**TASK DETAILS**
Every entry is to be restated exactly; pictures are not part of the copy.

────

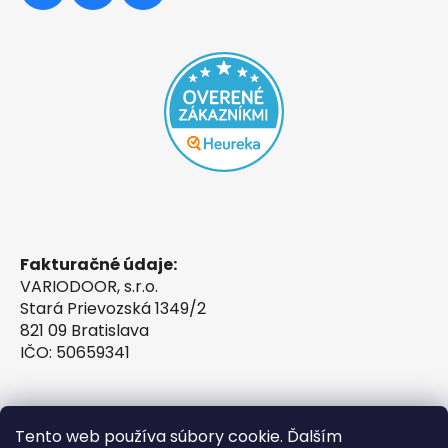
Fakturačné údaje:
VARIODOOR, s.r.o.
Stará Prievozská 1349/2
821 09 Bratislava
IČO: 50659341
Tento web používa súbory cookie. Ďalším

────

**ANSWER BOX**
Fakturačné údaje:
VARIODOOR, s.r.o.
Stará Prievozská 1349/2
821 09 Bratislava
IČO: 50659341
Tento web používa súbory cookie. Ďalším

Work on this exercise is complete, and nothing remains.